La Cotte de St Brelade La Cotte is fundamental to our understanding of Neanderthal behavioural development

"Neanderthals were travelling to Jersey already equipped with good quality flint tools, then reworking them, very, very carefully so as not to waste anything. They were extremely good at recycling."

La Cotte's collapsed cave system contains intact ice age sediments spanning a quarter of a million years, revealing a detailed sequence of Neanderthal occupation and occasional abandonment, against a background of changing climate.

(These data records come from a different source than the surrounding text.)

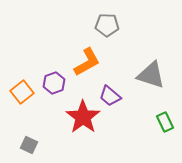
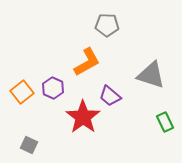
purple hexagon: moved 1 px left, 5 px down; rotated 15 degrees counterclockwise
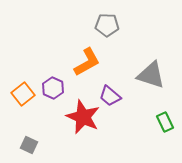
orange square: moved 1 px right, 2 px down
red star: rotated 12 degrees counterclockwise
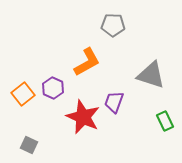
gray pentagon: moved 6 px right
purple trapezoid: moved 4 px right, 6 px down; rotated 70 degrees clockwise
green rectangle: moved 1 px up
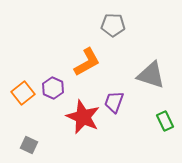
orange square: moved 1 px up
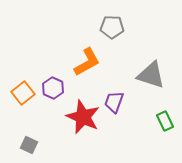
gray pentagon: moved 1 px left, 2 px down
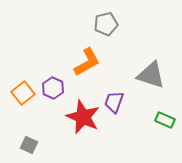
gray pentagon: moved 6 px left, 3 px up; rotated 15 degrees counterclockwise
green rectangle: moved 1 px up; rotated 42 degrees counterclockwise
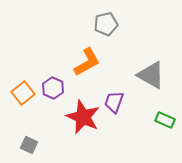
gray triangle: rotated 12 degrees clockwise
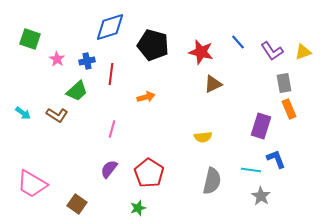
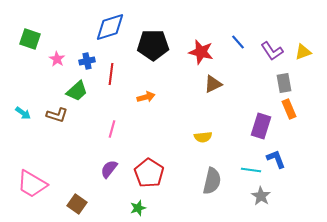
black pentagon: rotated 16 degrees counterclockwise
brown L-shape: rotated 15 degrees counterclockwise
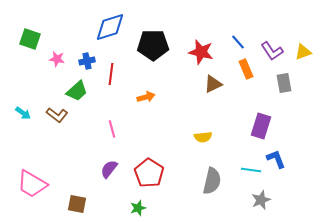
pink star: rotated 21 degrees counterclockwise
orange rectangle: moved 43 px left, 40 px up
brown L-shape: rotated 20 degrees clockwise
pink line: rotated 30 degrees counterclockwise
gray star: moved 4 px down; rotated 18 degrees clockwise
brown square: rotated 24 degrees counterclockwise
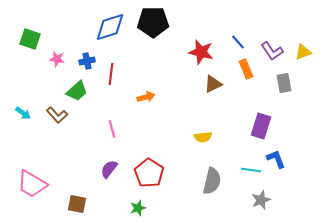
black pentagon: moved 23 px up
brown L-shape: rotated 10 degrees clockwise
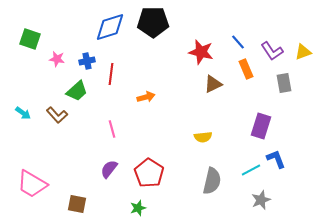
cyan line: rotated 36 degrees counterclockwise
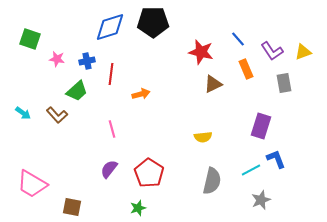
blue line: moved 3 px up
orange arrow: moved 5 px left, 3 px up
brown square: moved 5 px left, 3 px down
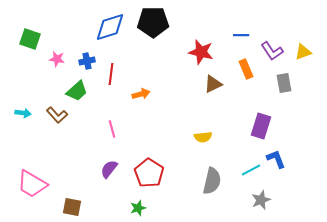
blue line: moved 3 px right, 4 px up; rotated 49 degrees counterclockwise
cyan arrow: rotated 28 degrees counterclockwise
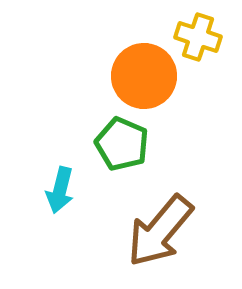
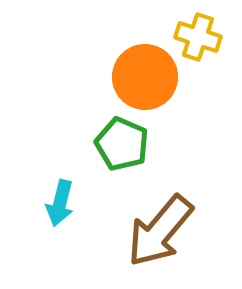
orange circle: moved 1 px right, 1 px down
cyan arrow: moved 13 px down
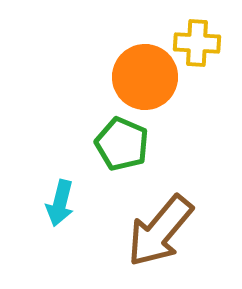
yellow cross: moved 1 px left, 6 px down; rotated 15 degrees counterclockwise
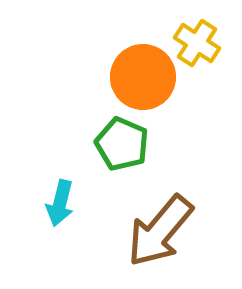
yellow cross: rotated 30 degrees clockwise
orange circle: moved 2 px left
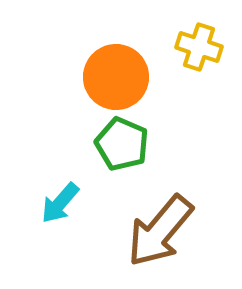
yellow cross: moved 2 px right, 4 px down; rotated 15 degrees counterclockwise
orange circle: moved 27 px left
cyan arrow: rotated 27 degrees clockwise
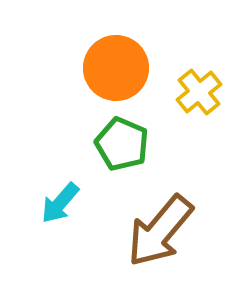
yellow cross: moved 45 px down; rotated 33 degrees clockwise
orange circle: moved 9 px up
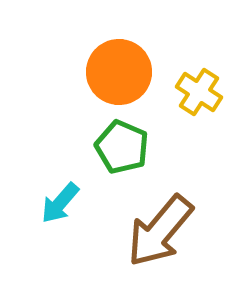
orange circle: moved 3 px right, 4 px down
yellow cross: rotated 18 degrees counterclockwise
green pentagon: moved 3 px down
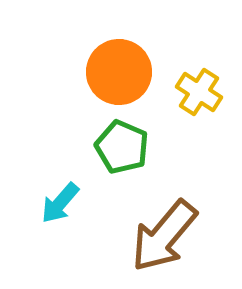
brown arrow: moved 4 px right, 5 px down
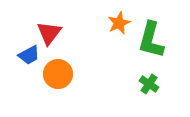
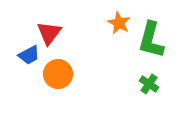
orange star: rotated 20 degrees counterclockwise
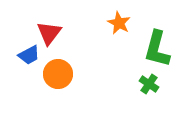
green L-shape: moved 6 px right, 9 px down
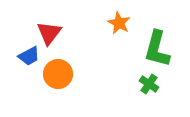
blue trapezoid: moved 1 px down
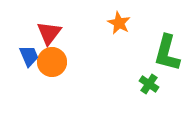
green L-shape: moved 10 px right, 4 px down
blue trapezoid: rotated 85 degrees counterclockwise
orange circle: moved 6 px left, 12 px up
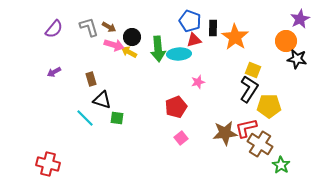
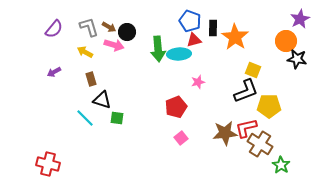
black circle: moved 5 px left, 5 px up
yellow arrow: moved 44 px left
black L-shape: moved 3 px left, 2 px down; rotated 36 degrees clockwise
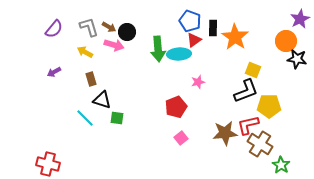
red triangle: rotated 21 degrees counterclockwise
red L-shape: moved 2 px right, 3 px up
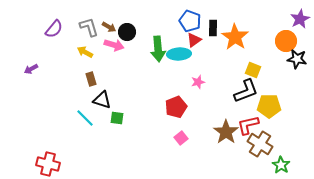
purple arrow: moved 23 px left, 3 px up
brown star: moved 1 px right, 1 px up; rotated 30 degrees counterclockwise
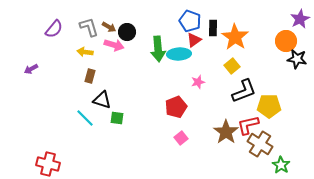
yellow arrow: rotated 21 degrees counterclockwise
yellow square: moved 21 px left, 4 px up; rotated 28 degrees clockwise
brown rectangle: moved 1 px left, 3 px up; rotated 32 degrees clockwise
black L-shape: moved 2 px left
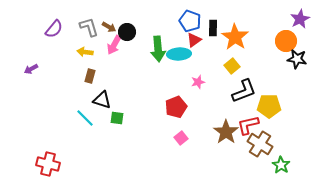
pink arrow: rotated 102 degrees clockwise
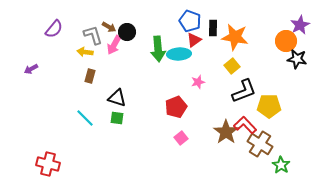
purple star: moved 6 px down
gray L-shape: moved 4 px right, 8 px down
orange star: rotated 24 degrees counterclockwise
black triangle: moved 15 px right, 2 px up
red L-shape: moved 3 px left; rotated 60 degrees clockwise
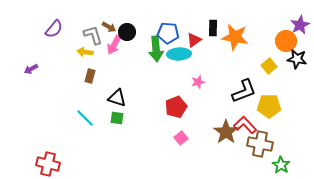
blue pentagon: moved 22 px left, 12 px down; rotated 15 degrees counterclockwise
green arrow: moved 2 px left
yellow square: moved 37 px right
brown cross: rotated 20 degrees counterclockwise
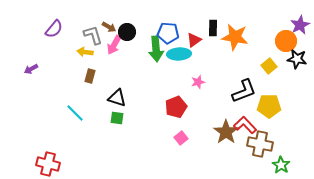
cyan line: moved 10 px left, 5 px up
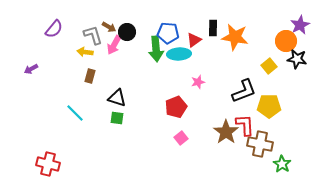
red L-shape: rotated 40 degrees clockwise
green star: moved 1 px right, 1 px up
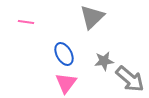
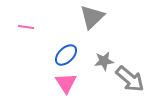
pink line: moved 5 px down
blue ellipse: moved 2 px right, 1 px down; rotated 75 degrees clockwise
pink triangle: rotated 10 degrees counterclockwise
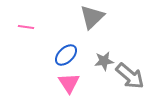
gray arrow: moved 3 px up
pink triangle: moved 3 px right
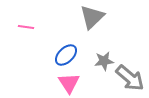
gray arrow: moved 2 px down
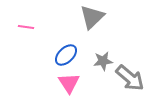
gray star: moved 1 px left
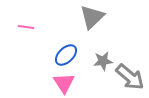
gray arrow: moved 1 px up
pink triangle: moved 5 px left
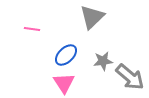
pink line: moved 6 px right, 2 px down
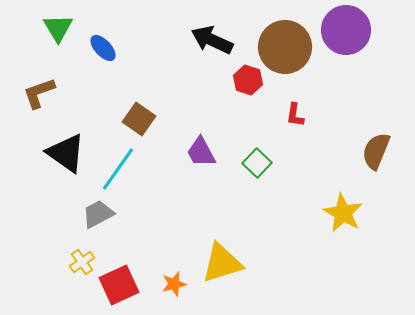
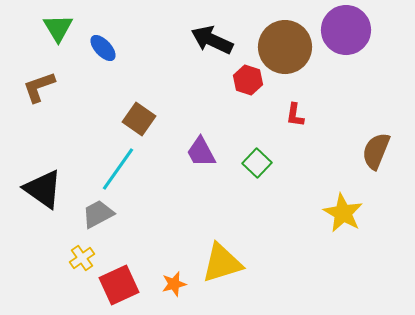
brown L-shape: moved 6 px up
black triangle: moved 23 px left, 36 px down
yellow cross: moved 4 px up
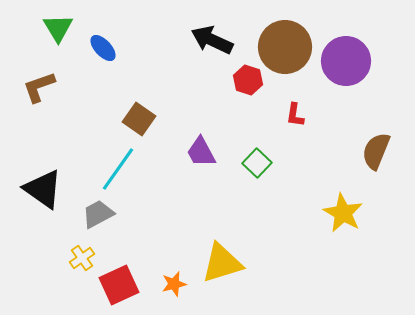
purple circle: moved 31 px down
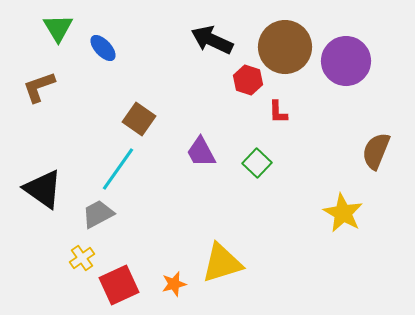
red L-shape: moved 17 px left, 3 px up; rotated 10 degrees counterclockwise
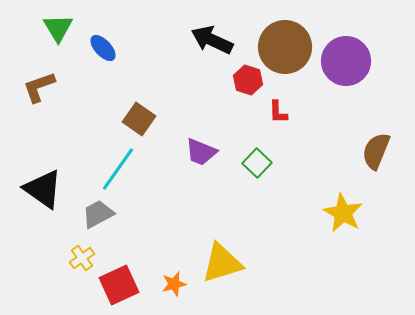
purple trapezoid: rotated 40 degrees counterclockwise
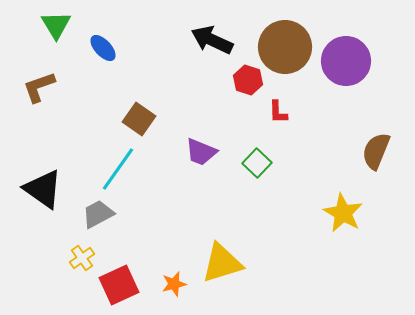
green triangle: moved 2 px left, 3 px up
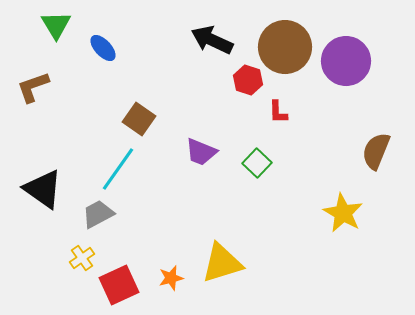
brown L-shape: moved 6 px left
orange star: moved 3 px left, 6 px up
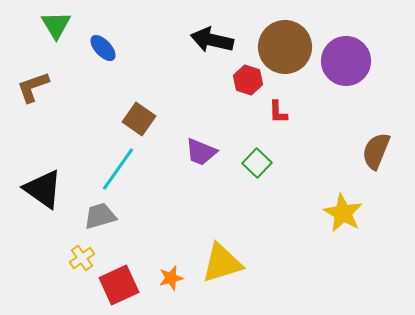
black arrow: rotated 12 degrees counterclockwise
gray trapezoid: moved 2 px right, 2 px down; rotated 12 degrees clockwise
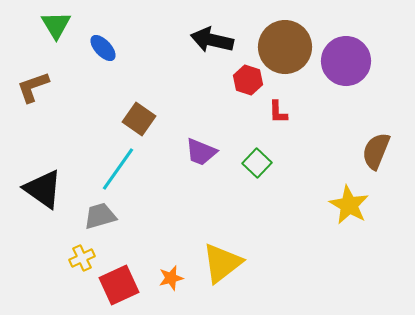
yellow star: moved 6 px right, 8 px up
yellow cross: rotated 10 degrees clockwise
yellow triangle: rotated 21 degrees counterclockwise
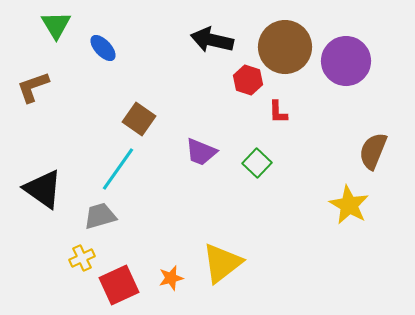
brown semicircle: moved 3 px left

"The site is the most exceptional long-term record of Neanderthal behaviour in North West Europe," says Dr Matt Pope from the Institute of Archaeology at University College London.

"At La Cotte, we get to see far more than a glimpse of their behaviour, we get to see generation upon generation of Neanderthals returning to the same place under lots of different environmental conditions."

Jersey at this time was linked to mainland Europe and La Cotte would have been a sheltered cave, allowing occupation.

Neanderthals abandoned the site during the coldest, glacial phases, when much of Britain was frozen.

Understanding how they reacted to the onset of these cold periods will allow archaeologists a greater insight into the limits of Neanderthal tolerances.

The site has been the focus of archaeological research for over 100 years and scientists believe more discoveries are yet to be made.

"We are also starting to look beyond the site and into the waters of the bay with the purpose of attempting to find new sites preserved on the sea bed," says Dr Martin Bates from the University of Wales, Trinity St Davids.

"We know from work around the Cotentin (peninsula in Normandy) that such sites exist and if we were lucky enough to find similar sites around Jersey, it would add significantly to our understanding of the Neanderthals and their landscape."

The story of this excavation and its finds will be featured in the BBC2 series Digging for Britain in early September. The Jersey research was also the subject of a BBC Radio 4 documentary earlier this month.